Swedish long-distance runner (1896–1965)

Eric Natanael Backman (18 May 1896 – 29 June 1965) was a Swedish long distance runner who had his best achievements at the 1920 Summer Olympics.

== Career ==
Backman won the British AAA Championships 4 miles title at the 1919 AAA Championships.

The following year at the 1920 Olympic Games, Backman won the silver medal in the 8,000 m cross-country race, 2.6 seconds behind the legendary Paavo Nurmi. This second place helped the Swedish cross-country team to win the bronze medal in the team event behind Finland and Great Britain, as two other team members finished 10th and 11th. This scenario repeated in the 3,000 m event – Backman finished second and the other Swedes 10th and 12th; this time, Backman did not receive an individual medal, but he again pulled up the Swedish team to third place.

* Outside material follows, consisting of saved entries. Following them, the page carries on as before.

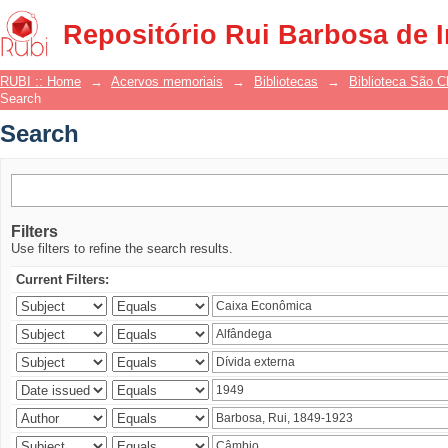
Search
Repositório Rui Barbosa de 
RUBI :: Home
→
Acervos memoriais
→
Bibliotecas
→
Biblioteca São 
Search
Search
Filters
Use filters to refine the search results.
Current Filters:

In the 5,000 metres Backman finished third, again behind Paavo Nurmi.

Backman finished second behind Walter Monk in the 4 miles event at the British 1921 AAA Championships.

Backman was a heavy smoker and enjoyed alcohol, yet he was an eight-time Swedish champion in the 5,000 m and 10,000 m in 1918–23, and held Swedish records over 5,000 m, 10,000 m, 5 miles and one-hour run. After 1943 he worked in the Volvo factory in Skövde.